To date, while the Company has overall realized cash inflows from sales of its PCI product, it has continued to depend upon debt and equity financing in order to fund exploration and development programs and its working capital requirements. To the extent that the Company’s cash flow from operations is lower than expected, it will have to continue its reliance upon equity issuances and debt to fund operations.
There can be no assurance that such financing, or any additional debt or equity financing that the Company may require in future periods, will be available in the amount required at any particular time or for any particular period or, if available, that it can be obtained on terms satisfactory to the Company.
4
Pine Valley Mining Corporation
Management’s Discussion & Analysis
For the Quarter Ended December 31, 2005
The following is a schedule reflecting our aggregate financial commitments as of December 31, 2005:
| | | | | |
| Payment due by period |
| Effective December 31, 2005 |
Contractual Obligations | Total (CDN$) | Less than 1 year | 1-3 years | 3-5 years | More than 5 years |
Long-Term Debt Obligations (1) |
10,293,000 |
10,293,000 |
- |
- |
- |
Capital Lease Obligations |
188,000 |
56,000 |
103,000 |
29,000 |
- |
Operating Lease Obligation (2) |
3,379,000 |
1,095,000 |
2,284,000 |
- |
- |
Other Long-Term Liabilities (3) |
600,000 |
600,000 |
- |
- |
- |
Total | 14,460,000 | 12,044,000 | 2,387,000 | 29,000 | - |
(1)
At December 31, 2005, all of our long-term debt was classified as a current liability for financial reporting purposes.
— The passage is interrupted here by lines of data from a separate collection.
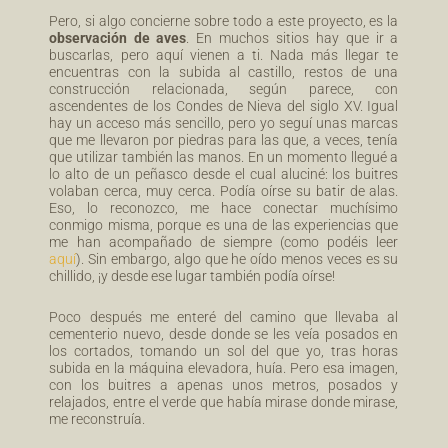
Pero, si algo concierne sobre todo a este proyecto, es la
observación de aves
. En muchos sitios hay que ir a
buscarlas, pero aquí vienen a ti. Nada más llegar te
encuentras con la subida al castillo, restos de una
construcción relacionada, según parece, con
ascendentes de los Condes de Nieva del siglo XV. Igual
hay un acceso más sencillo, pero yo seguí unas marcas
que me llevaron por piedras para las que, a veces, tenía
que utilizar también las manos. En un momento llegué a
lo alto de un peñasco desde el cual aluciné: los buitres
volaban cerca, muy cerca. Podía oírse su batir de alas.
Eso, lo reconozco, me hace conectar muchísimo
conmigo misma, porque es una de las experiencias que
me han acompañado de siempre (como podéis leer
aquí
). Sin embargo, algo que he oído menos veces es su
chillido, ¡y desde ese lugar también podía oírse!
Poco después me enteré del camino que llevaba al
cementerio nuevo, desde donde se les veía posados en
los cortados, tomando un sol del que yo, tras horas
subida en la máquina elevadora, huía. Pero esa imagen,
con los buitres a apenas unos metros, posados y
relajados, entre el verde que había mirase donde mirase,
me reconstruía.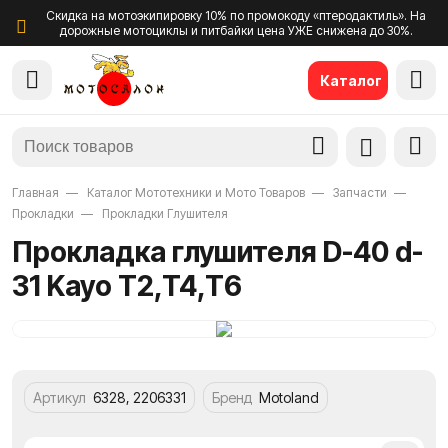
Скидка на мотоэкипировку 10% по промокоду «птеродактиль». На
дорожные мотоциклы и питбайки цена УЖЕ снижена до 30%.
Каталог
Главная
Каталог Мототехники и Мото Товаров
Запчасти
Прокладки
Прокладки Глушителя
Прокладка глушителя D-40 d-
31 Kayo T2,T4,T6
Артикул
6328, 2206331
Бренд
Motoland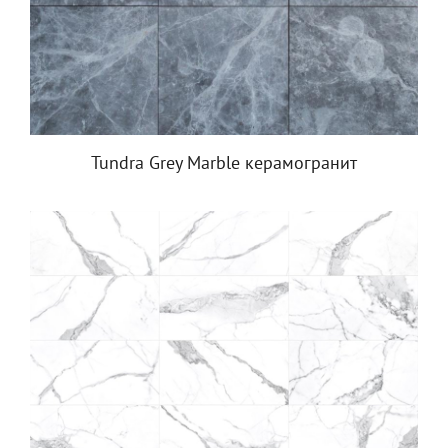
Tundra Grey Marble керамогранит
Indebtedness consisted of amounts outstanding under the Company’s credit facility with The Rockside Foundation.
(2)
Represents rent obligations under operating leases for coal loading services, office space in Vancouver and equipment and vehicles at the Willow Creek Coal Mine Site.
(3)
Represents amounts payable to the Estate of Orval Gillespie. The Company has agreed, subject to certain conditions being fulfilled, to enter into discussions that could result in a cash payment or common shares of the Company being issued in full consideration of an amount of $600,000 for the Estate upon terms and arrangements that are yet to be determined. The Company is currently restricted, under the terms of its financing arrangements, from repaying these amounts. Accordingly, the Company and the Estate intend to resume discussions once these restrictions are no longer in force.
Outlook
Sales and Marketing Initiatives
The Company has, and continues to, place increased emphasis on its coking coal reserves and their development for sales in the upcoming coal fiscal year which commences on April 1, 2006. Accordingly, beginning in late October 2005 the Company began the initial overburden removal on its coking coal seams. This has enabled the Company to extract a small amount of coking coal to wash in production mode, perform sampling analysis and provide drum samples to current and interested prospective customers. A number of steel mills have now received the coking coal samples and will perform their own internal analysis and quality evaluation. Concurrently, the Company continues to pursue negotiations with these steel producers to enter into agreements for trial cargos and contracts for the coking coal for the upcoming fiscal year.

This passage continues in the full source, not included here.